» Required action: Below are records with pictures; copy word for word only the lines between the line with "Điện thoại : 0220.3833 655" and the line with "aangescherpt.", inclusive, and drop the pictures.

» Material to process:
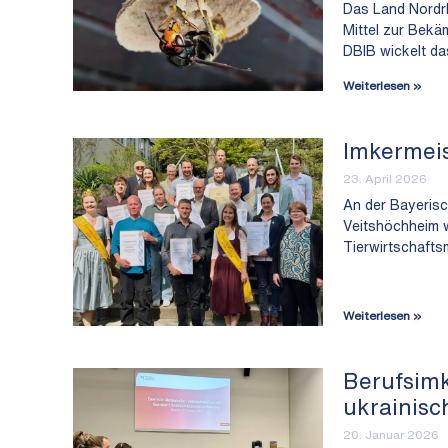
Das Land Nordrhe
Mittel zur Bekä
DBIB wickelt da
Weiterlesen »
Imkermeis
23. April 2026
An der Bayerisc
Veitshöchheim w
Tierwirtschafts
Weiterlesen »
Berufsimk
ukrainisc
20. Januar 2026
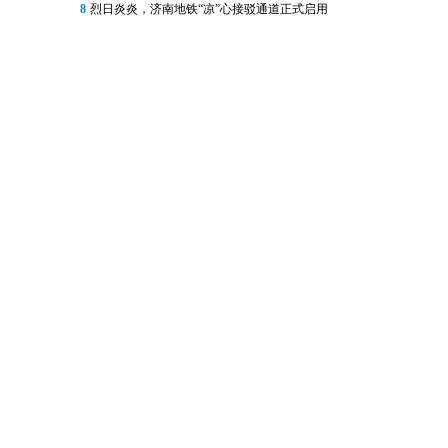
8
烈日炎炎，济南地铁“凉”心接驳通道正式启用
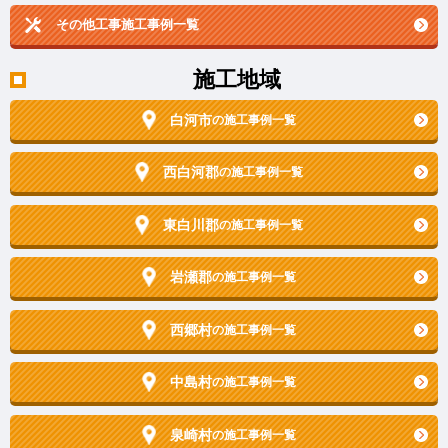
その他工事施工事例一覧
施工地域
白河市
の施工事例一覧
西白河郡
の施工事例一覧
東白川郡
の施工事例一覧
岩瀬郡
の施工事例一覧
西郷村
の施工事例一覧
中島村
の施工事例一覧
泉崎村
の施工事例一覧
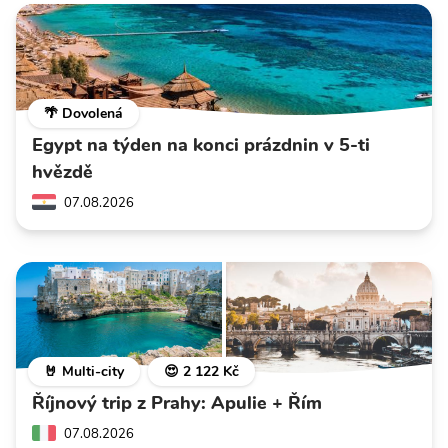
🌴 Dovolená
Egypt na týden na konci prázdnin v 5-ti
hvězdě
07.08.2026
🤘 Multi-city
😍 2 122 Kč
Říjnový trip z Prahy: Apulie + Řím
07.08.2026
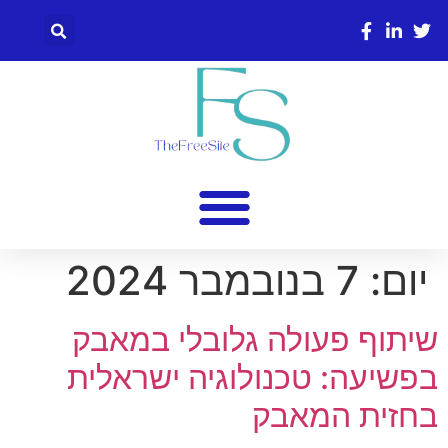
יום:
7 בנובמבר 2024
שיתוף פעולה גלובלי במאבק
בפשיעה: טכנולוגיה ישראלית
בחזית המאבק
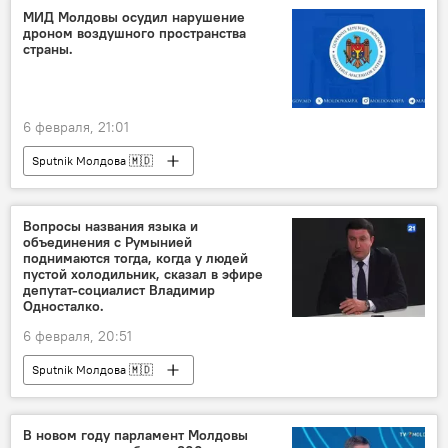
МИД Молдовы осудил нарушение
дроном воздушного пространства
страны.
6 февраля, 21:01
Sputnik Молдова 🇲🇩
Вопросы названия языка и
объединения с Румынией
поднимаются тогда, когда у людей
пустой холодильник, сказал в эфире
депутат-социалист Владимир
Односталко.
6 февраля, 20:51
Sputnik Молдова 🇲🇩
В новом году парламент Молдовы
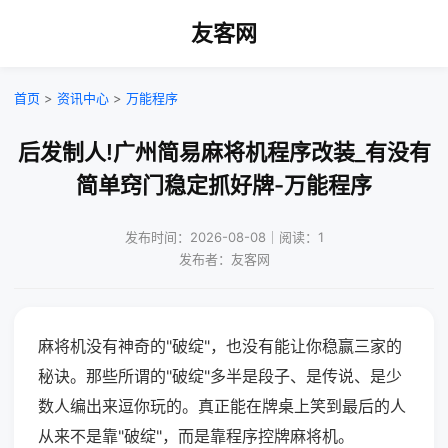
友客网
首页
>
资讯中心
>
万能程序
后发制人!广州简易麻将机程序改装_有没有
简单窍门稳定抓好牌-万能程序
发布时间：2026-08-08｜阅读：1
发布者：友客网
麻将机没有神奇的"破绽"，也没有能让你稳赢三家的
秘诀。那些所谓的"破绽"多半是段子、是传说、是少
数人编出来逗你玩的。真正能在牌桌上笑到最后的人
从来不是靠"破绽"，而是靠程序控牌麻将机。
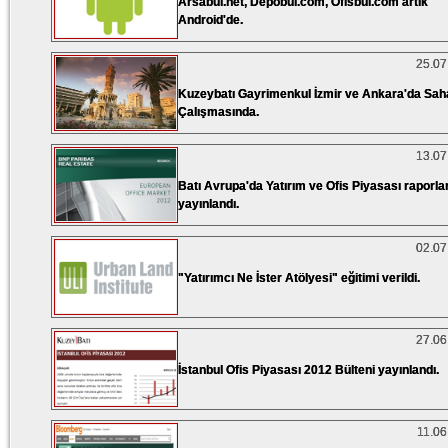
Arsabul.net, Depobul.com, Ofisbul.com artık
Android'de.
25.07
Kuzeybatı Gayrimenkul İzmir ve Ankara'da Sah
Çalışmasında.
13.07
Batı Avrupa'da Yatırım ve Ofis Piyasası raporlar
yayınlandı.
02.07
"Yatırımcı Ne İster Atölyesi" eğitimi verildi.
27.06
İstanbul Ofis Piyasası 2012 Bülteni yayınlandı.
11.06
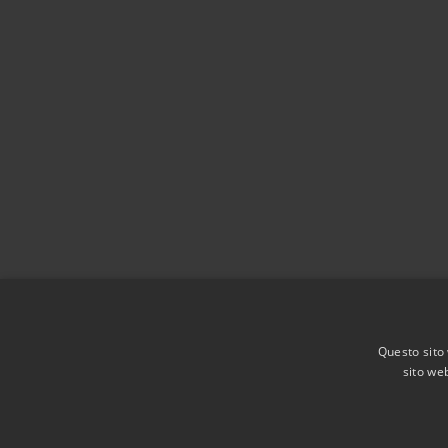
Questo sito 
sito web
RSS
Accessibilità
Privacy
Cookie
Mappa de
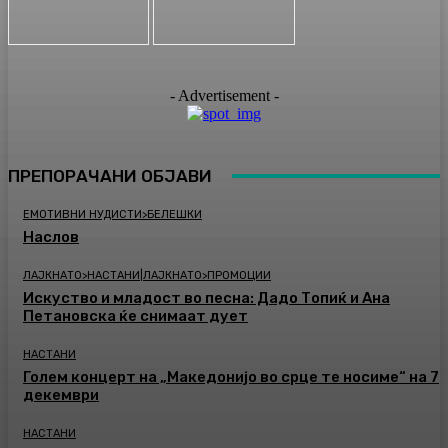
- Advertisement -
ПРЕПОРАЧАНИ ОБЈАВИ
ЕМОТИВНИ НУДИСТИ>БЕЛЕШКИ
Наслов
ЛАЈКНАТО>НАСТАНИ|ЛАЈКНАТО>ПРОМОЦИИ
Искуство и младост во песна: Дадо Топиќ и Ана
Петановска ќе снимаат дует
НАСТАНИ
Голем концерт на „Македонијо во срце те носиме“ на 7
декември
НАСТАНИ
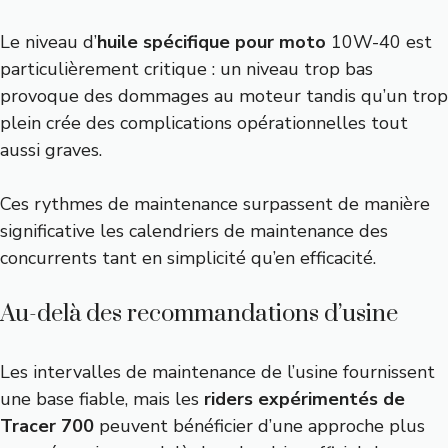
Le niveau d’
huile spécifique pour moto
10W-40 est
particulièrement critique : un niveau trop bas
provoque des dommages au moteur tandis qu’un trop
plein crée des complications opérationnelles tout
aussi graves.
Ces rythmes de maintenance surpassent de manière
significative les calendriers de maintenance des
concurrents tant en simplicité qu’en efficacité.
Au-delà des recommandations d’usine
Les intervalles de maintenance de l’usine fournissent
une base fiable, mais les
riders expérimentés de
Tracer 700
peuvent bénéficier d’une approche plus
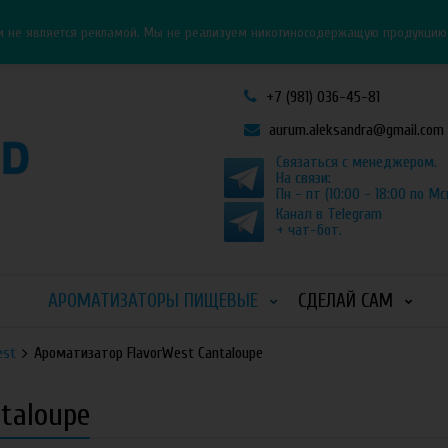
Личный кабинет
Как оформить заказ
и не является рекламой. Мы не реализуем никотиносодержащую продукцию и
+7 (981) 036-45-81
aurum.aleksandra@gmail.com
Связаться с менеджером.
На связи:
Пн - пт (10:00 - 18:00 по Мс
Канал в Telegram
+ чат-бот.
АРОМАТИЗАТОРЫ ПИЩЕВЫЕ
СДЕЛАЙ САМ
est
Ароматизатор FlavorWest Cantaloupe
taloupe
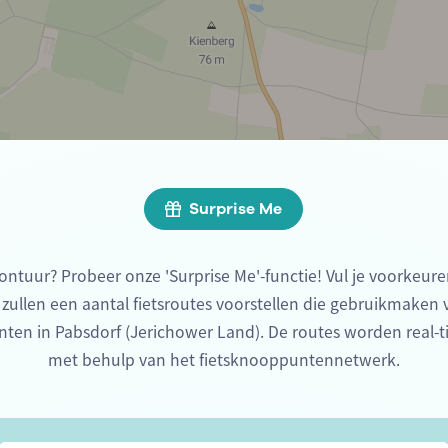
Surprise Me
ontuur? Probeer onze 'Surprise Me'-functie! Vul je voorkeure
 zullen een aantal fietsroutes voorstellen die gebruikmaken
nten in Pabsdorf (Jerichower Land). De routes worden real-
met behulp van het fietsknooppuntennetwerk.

---

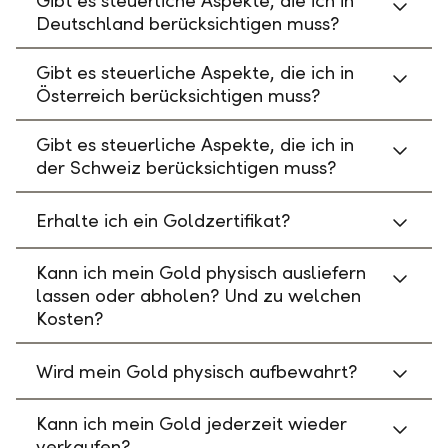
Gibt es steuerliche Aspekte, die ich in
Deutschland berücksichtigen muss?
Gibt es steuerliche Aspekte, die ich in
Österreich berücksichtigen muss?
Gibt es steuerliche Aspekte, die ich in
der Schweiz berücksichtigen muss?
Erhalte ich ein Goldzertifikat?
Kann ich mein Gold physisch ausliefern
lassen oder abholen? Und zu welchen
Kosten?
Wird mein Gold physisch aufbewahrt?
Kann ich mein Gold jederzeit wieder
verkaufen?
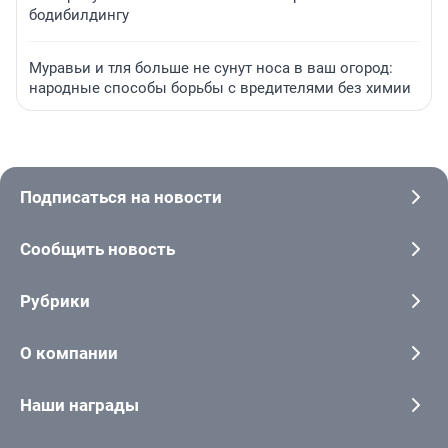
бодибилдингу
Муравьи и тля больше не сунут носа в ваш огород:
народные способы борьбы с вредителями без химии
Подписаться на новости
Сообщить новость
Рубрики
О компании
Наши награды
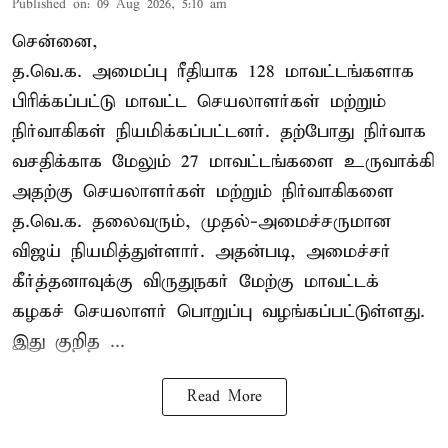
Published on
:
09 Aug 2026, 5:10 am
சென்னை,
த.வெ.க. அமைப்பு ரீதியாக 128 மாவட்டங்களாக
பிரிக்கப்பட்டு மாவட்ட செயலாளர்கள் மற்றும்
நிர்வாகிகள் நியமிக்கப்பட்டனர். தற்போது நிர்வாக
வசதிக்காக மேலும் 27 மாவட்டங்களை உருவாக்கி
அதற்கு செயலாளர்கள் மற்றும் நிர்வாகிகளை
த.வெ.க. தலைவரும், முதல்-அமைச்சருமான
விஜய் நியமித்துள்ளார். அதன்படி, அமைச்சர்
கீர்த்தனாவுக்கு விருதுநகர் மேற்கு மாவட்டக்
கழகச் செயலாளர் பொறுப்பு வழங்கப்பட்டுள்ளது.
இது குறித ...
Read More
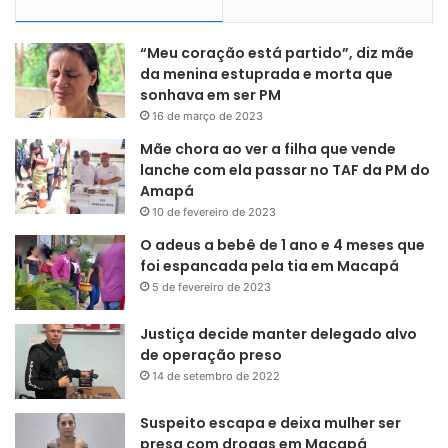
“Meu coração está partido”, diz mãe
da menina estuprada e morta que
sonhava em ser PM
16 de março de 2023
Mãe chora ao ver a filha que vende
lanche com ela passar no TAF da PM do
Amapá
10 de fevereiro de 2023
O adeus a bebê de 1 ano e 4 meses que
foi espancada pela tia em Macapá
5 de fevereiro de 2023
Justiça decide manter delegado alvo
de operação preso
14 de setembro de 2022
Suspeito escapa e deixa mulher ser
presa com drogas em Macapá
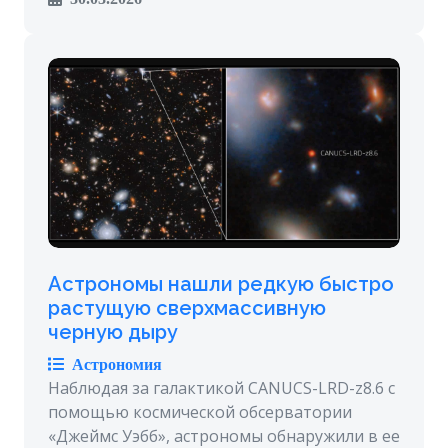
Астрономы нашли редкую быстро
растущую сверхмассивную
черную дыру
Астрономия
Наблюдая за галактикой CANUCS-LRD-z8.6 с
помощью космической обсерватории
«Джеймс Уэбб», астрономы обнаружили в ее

---

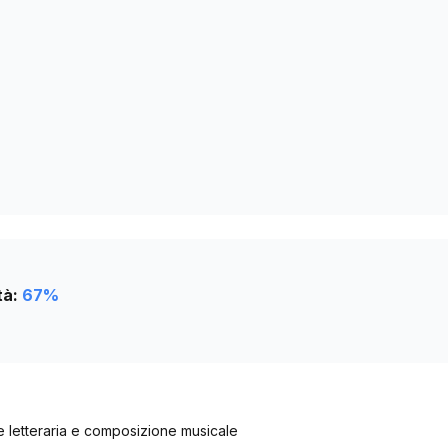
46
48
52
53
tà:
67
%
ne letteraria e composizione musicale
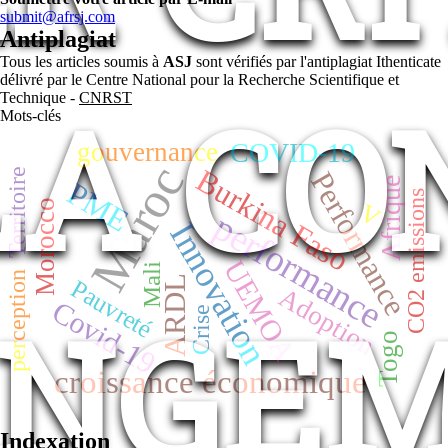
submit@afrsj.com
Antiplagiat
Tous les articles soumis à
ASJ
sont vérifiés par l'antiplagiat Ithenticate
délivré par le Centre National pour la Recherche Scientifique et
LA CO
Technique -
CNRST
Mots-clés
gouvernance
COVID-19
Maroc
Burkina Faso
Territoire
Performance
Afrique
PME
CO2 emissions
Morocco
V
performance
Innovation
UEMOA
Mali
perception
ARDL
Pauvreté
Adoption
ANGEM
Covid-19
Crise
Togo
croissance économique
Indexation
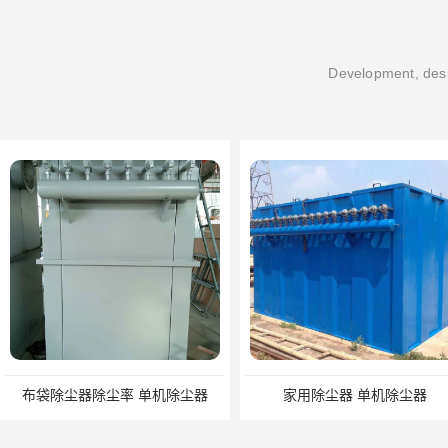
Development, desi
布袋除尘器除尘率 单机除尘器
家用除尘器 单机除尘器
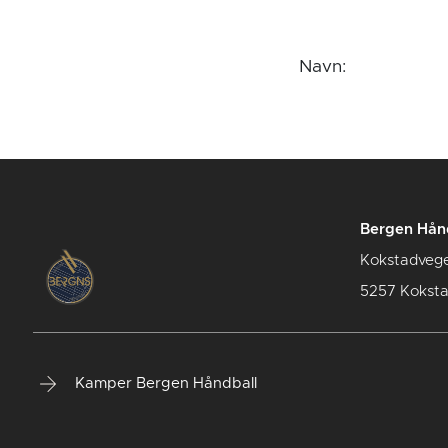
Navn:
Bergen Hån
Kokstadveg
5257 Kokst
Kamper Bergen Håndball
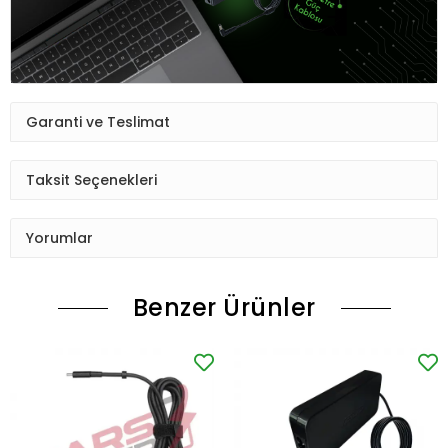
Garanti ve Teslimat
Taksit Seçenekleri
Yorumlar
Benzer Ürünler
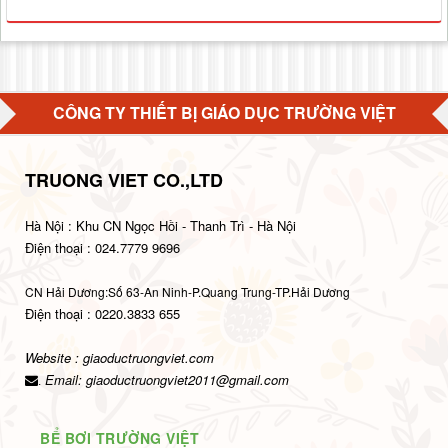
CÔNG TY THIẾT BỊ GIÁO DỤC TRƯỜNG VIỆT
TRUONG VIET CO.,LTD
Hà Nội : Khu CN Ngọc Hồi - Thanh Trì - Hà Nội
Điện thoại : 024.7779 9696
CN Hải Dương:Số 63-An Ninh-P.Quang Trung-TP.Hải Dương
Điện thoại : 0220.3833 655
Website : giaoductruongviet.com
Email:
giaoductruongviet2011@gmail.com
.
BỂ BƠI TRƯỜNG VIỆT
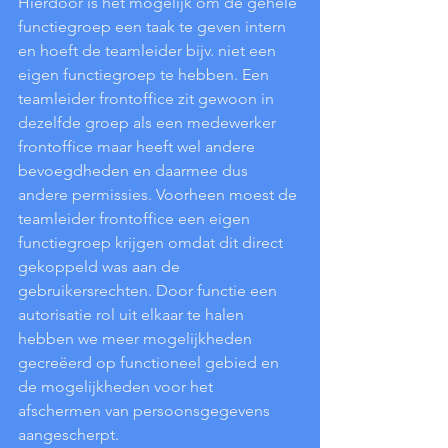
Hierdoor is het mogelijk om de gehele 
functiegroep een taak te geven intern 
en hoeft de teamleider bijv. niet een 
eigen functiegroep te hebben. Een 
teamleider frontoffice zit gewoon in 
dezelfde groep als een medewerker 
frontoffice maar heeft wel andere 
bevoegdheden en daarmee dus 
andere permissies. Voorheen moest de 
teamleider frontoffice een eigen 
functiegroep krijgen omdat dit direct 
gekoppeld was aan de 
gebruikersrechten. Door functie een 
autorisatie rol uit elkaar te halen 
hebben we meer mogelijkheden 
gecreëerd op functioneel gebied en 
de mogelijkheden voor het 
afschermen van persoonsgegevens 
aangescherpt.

» Result of the exercise:
Điện thoại : 0220.3833 655
Website : giaoductruongviet.com
Email:
giaoductruongviet2011@gmail.com
.
BỂ BƠI TRƯỜNG VIỆT
Hierdoor is het mogelijk om de gehele 
functiegroep een taak te geven intern 
en hoeft de teamleider bijv. niet een 
eigen functiegroep te hebben. Een 
teamleider frontoffice zit gewoon in 
dezelfde groep als een medewerker 
frontoffice maar heeft wel andere 
bevoegdheden en daarmee dus 
andere permissies. Voorheen moest de 
teamleider frontoffice een eigen 
functiegroep krijgen omdat dit direct 
gekoppeld was aan de 
gebruikersrechten. Door functie een 
autorisatie rol uit elkaar te halen 
hebben we meer mogelijkheden 
gecreëerd op functioneel gebied en 
de mogelijkheden voor het 
afschermen van persoonsgegevens 
aangescherpt.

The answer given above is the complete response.